What’s new: Employees of U.S. contractors who evaluate the quality of Google Search’s results, knowledge panels, and ads will earn $15 per hour, a raise of roughly $1, Bloomberg reported.

Pay raise: The Alphabet Workers Union (AWU), an unofficial labor union that represents U.S.- and Canada-based employees of Alphabet, its subsidiaries, vendors and contractors, negotiated the raise. The deal will affect around 5,000 workers, most of whom work remotely for Seattle-area RaterLabs.

  • This raise follows one that occurred in January, when RaterLabs agreed to pay its employees between $14 and $14.50 per hour. Previously, they earned a minimum of $10 an hour.
  • AWU won both raises by pressuring Google to extend its 2019 Wages and Benefits Standard, which originally didn’t apply to contractors. The standard calls for all U.S.-based employees to earn at least $15 per hour beginning in 2020.
  • AWU plans to negotiate for other benefits described in the standard including health insurance and paid time off.

Behind the news: Large AI developers like Google and OpenAI often outsource rote tasks like labeling data and evaluating outputs. The contractors have come under fire for underpaying workers.
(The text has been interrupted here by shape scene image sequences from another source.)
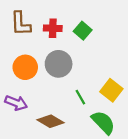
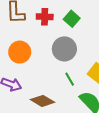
gray circle: (59, 64) -> (64, 49), moved

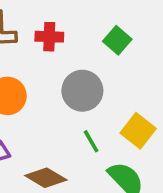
green square: (72, 19) -> (117, 40), moved

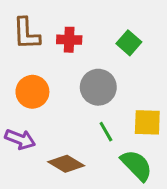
yellow square: (138, 131) -> (147, 122), turned -36

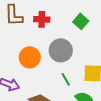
orange circle: (32, 92) -> (30, 57), moved

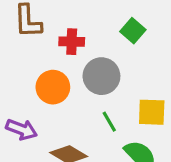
red cross: (42, 19) -> (72, 42), moved

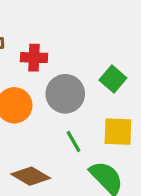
green square: (133, 31) -> (113, 79), moved

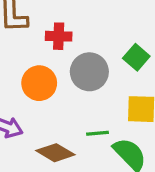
green line: (73, 142) -> (97, 133), moved, turned -65

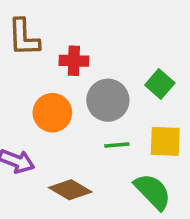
green line: (97, 133) -> (117, 145), moved

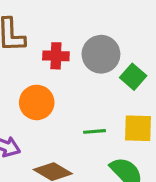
gray circle: (108, 100) -> (101, 54), moved

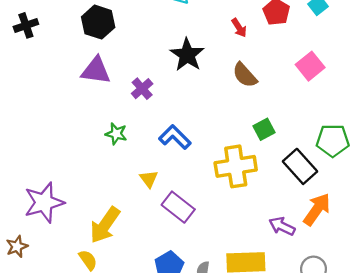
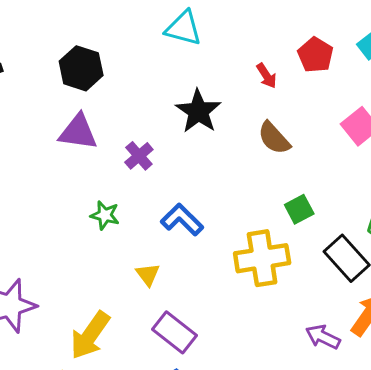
purple rectangle: (178, 207) -> (175, 332), moved

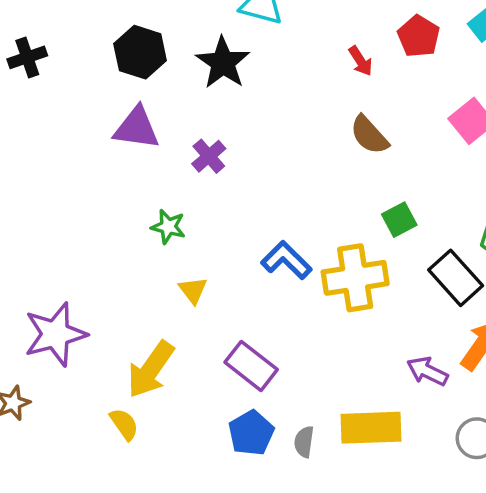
black star: (198, 111) -> (223, 63), moved
blue L-shape: (182, 220) -> (286, 260), moved
yellow triangle: (148, 275) -> (193, 290), moved

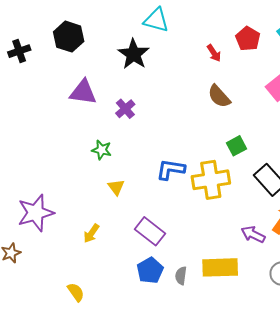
black hexagon: (140, 52) -> (69, 37), moved
blue L-shape: (286, 260) -> (171, 170), turned -36
yellow arrow: (151, 369) -> (91, 233), size x0.6
yellow semicircle: (124, 424) -> (76, 292), moved

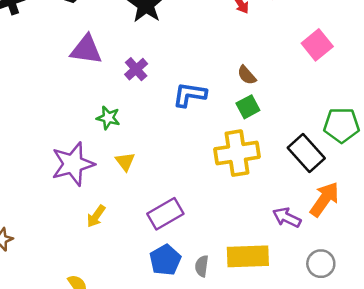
brown semicircle: (219, 96) -> (247, 75), moved, size x0.7
green square: (237, 146) -> (248, 107), moved
blue L-shape: (171, 170) -> (190, 95), moved
purple star: (36, 213) -> (73, 164), moved
purple rectangle: (150, 231) -> (165, 214), turned -68

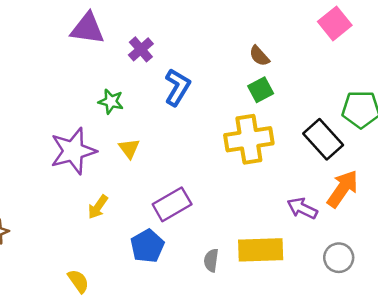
blue L-shape: (190, 95) -> (177, 87), moved, turned 112
blue pentagon: (165, 260) -> (147, 246), moved

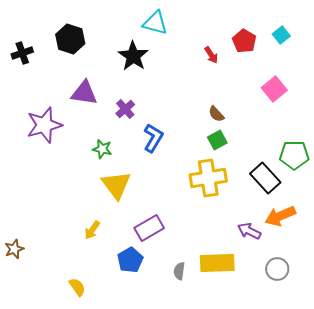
yellow triangle: (129, 148) -> (116, 185), size x1.8
purple star: (73, 151) -> (44, 125), moved
orange arrow: (343, 189) -> (280, 216), turned -148

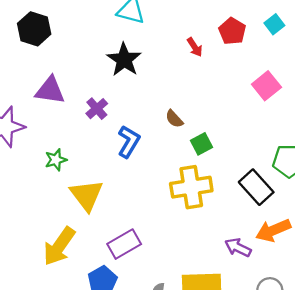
black star: (133, 56) -> (124, 60), moved
brown semicircle: (216, 114) -> (174, 119), moved
green star: (102, 149) -> (56, 160), moved, turned -30
yellow arrow: (92, 230) -> (59, 246), size x1.8

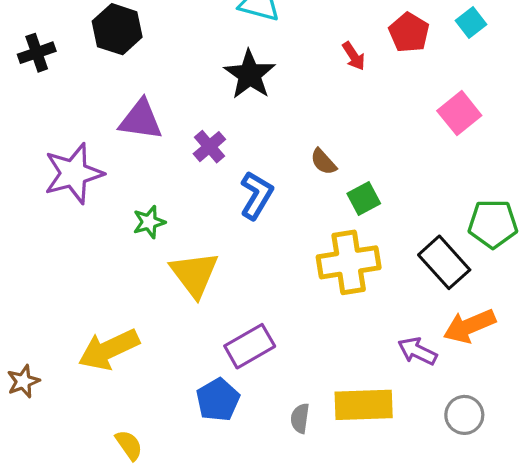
yellow arrow: (59, 246) -> (109, 350), moved, turned 30

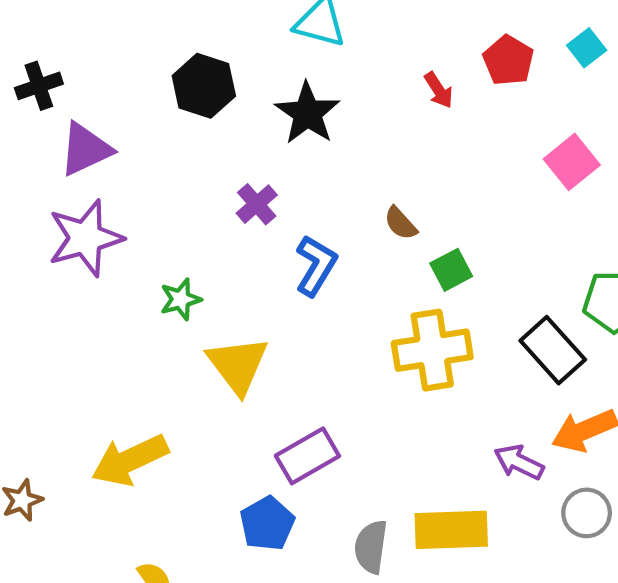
black hexagon: (117, 29) -> (204, 86), moved
purple triangle: (141, 120) -> (85, 149), moved, turned -33
gray circle: (464, 415) -> (587, 513), moved
gray semicircle: (300, 418) -> (371, 547), size x1.4

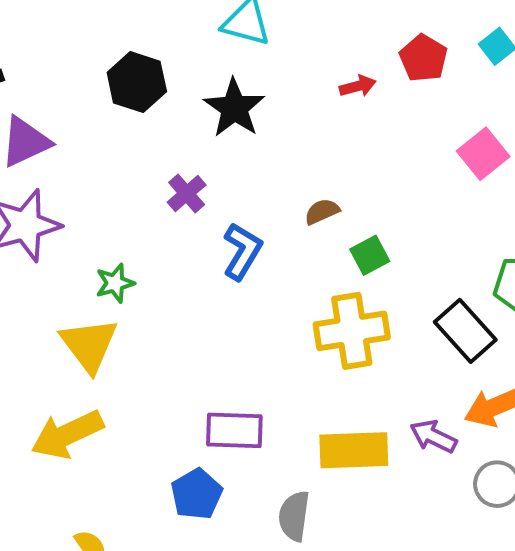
red arrow: (439, 90) -> (358, 86), turned -72
brown semicircle: (400, 223) -> (322, 211), turned 108
yellow triangle: (238, 365) -> (89, 345), moved
purple rectangle: (307, 456) -> (234, 430), turned 32
yellow rectangle: (451, 530) -> (354, 450), moved

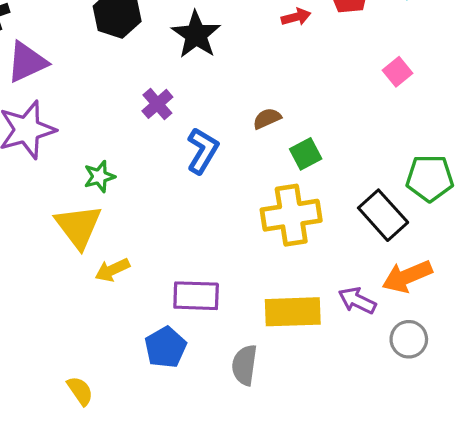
pink square: (483, 154) -> (398, 72), size x0.7
yellow arrow: (67, 434) -> (112, 270), moved, size x0.6

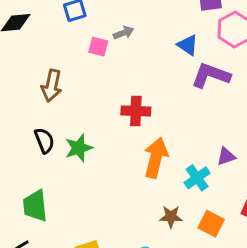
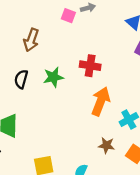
black semicircle: (44, 140) -> (21, 79), turned -150
green star: (79, 148) -> (53, 77), moved

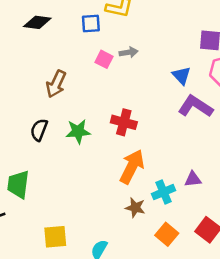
brown star: (106, 145) -> (135, 208), moved

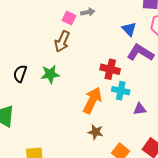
brown arrow: (56, 84) -> (62, 41), moved
red cross: (124, 122) -> (110, 69), moved
cyan cross: (164, 192) -> (121, 91), moved, turned 36

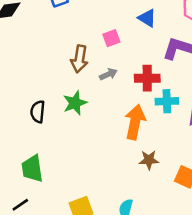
gray arrow: (88, 12) -> (108, 74), moved
pink square: (69, 18) -> (111, 38), moved, turned -32
blue triangle: (129, 29) -> (147, 18), moved

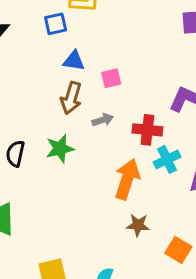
blue triangle: (147, 18) -> (74, 61), moved, turned -30
cyan cross: (167, 101) -> (167, 159), turned -30

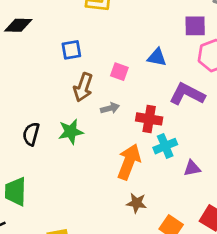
blue square: (56, 24) -> (71, 50), moved
blue triangle: (74, 61) -> (157, 57), moved
pink square: (111, 78) -> (119, 72), turned 30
  • Workers have accused Appen, RaterLabs parent company, of delaying payments. (Appen, whose clients include Google, YouTube, and Facebook, pays much of its U.S.-based workforce around $10 an hour, less than the minimum wage in more than half of U.S. states.)
  • Workers in Venezuela and North Africa contend that Scale AI, a company that labels data for clients including Lyft, Nuro, Microsoft, OpenAI, and Skydio, has arbitrarily withheld or reduced their pay.
  • OpenAI reportedly hired Sama, which is based in Kenya, to rate the output of its ChatGPT text generator, aiming to reduce the model’s toxic output. Sama paid its employees between  $1.32 and $2 per hour, roughly equivalent to minimum wage for service-sector jobs in Nairobi.
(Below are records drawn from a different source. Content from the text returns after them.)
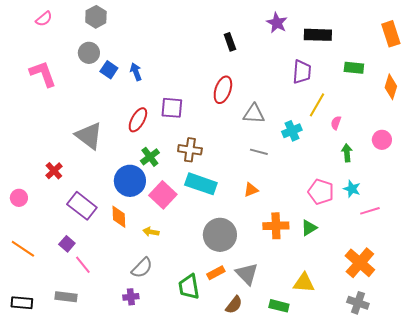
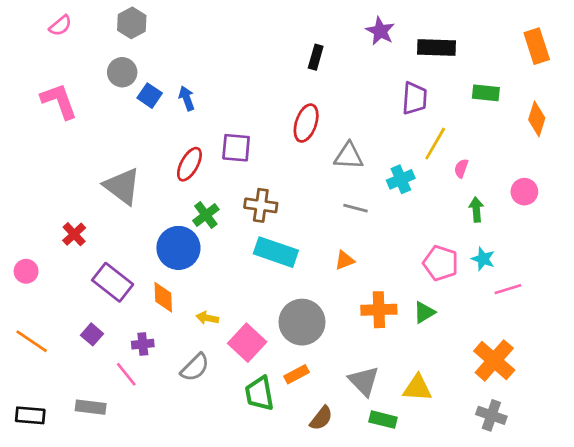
black rectangle: (230, 42) -> (316, 57), turned 36
pink square: (163, 195) -> (247, 343), moved
pink line: (83, 265) -> (126, 374), moved
gray triangle: (247, 274) -> (364, 381), moved
purple cross: (131, 297) -> (143, 344), moved

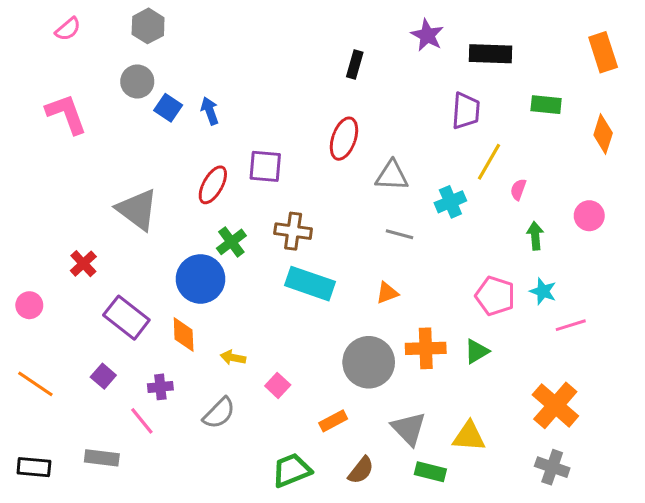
gray circle: (302, 322) -> (369, 362), moved
pink square: (247, 343) -> (278, 385), size x0.6
green trapezoid: (259, 393) -> (292, 470), moved, turned 78

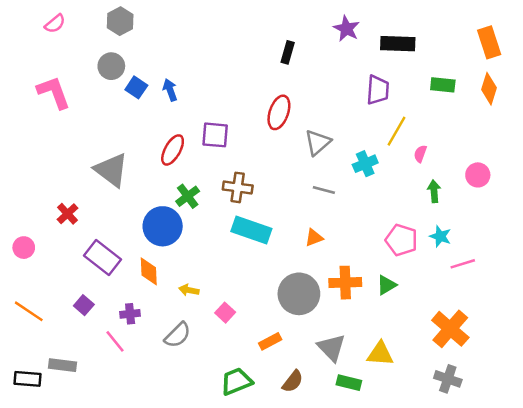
orange diamond: (603, 134) -> (489, 89), moved
gray triangle: (392, 176) -> (318, 142), turned -44
gray rectangle: (102, 458) -> (63, 365), moved

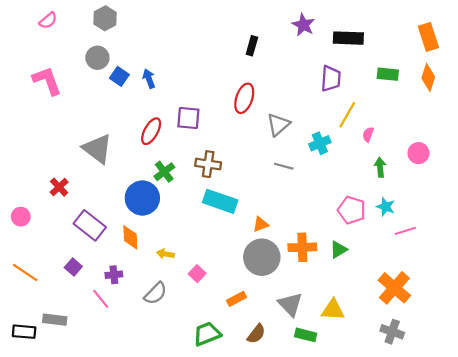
orange triangle: (314, 238) -> (261, 224), moved

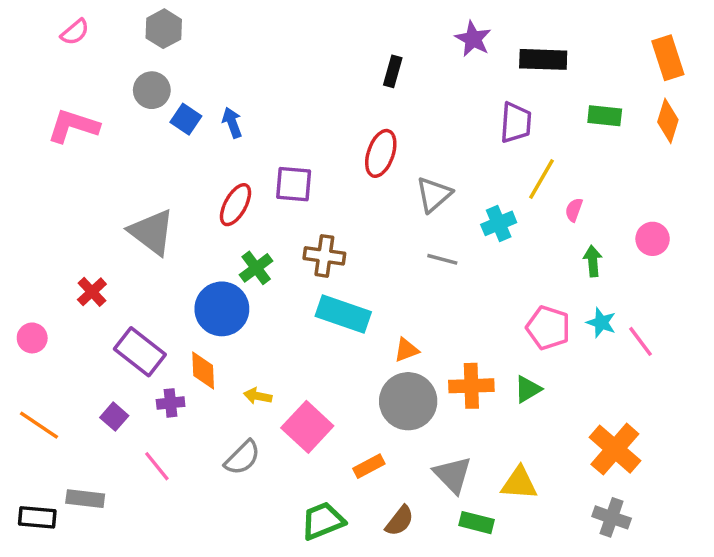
pink L-shape: (47, 81) -> (73, 126), turned -52
pink line: (405, 231) -> (641, 341), moved, turned 70
pink square: (197, 274) -> (307, 427), size x1.8
purple cross: (114, 275) -> (171, 403), moved

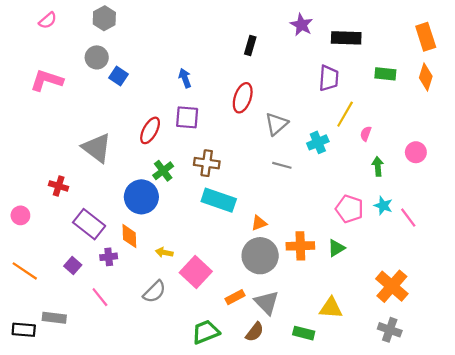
blue arrow: (232, 123) -> (185, 78), moved
red cross: (92, 292) -> (59, 186), turned -30
gray triangle: (453, 475) -> (267, 303), moved

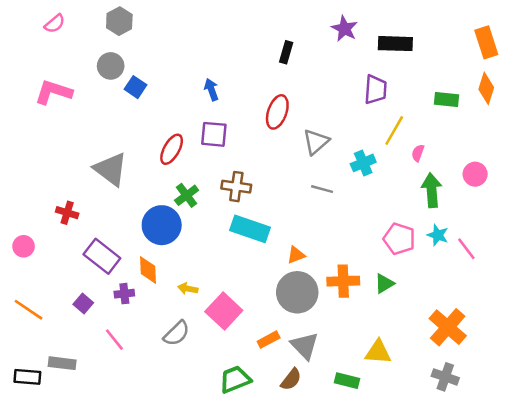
green rectangle: (385, 74) -> (446, 100), moved
green arrow: (378, 166) -> (432, 190), size x1.5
Why it matters: AI products like search engines, language models, and autonomous vehicles can earn billions for the companies that develop them. Yet many of the workers who contribute to them receive relatively low wages.

We’re thinking: We’re glad to see wages rising for workers whose input is crucial to building AI systems. For a thoughtful treatment of tech labor issues, we recommend Gray and Suri’s excellent book, Ghost Work: How to Stop Silicon Valley from Building a New Global Underclass.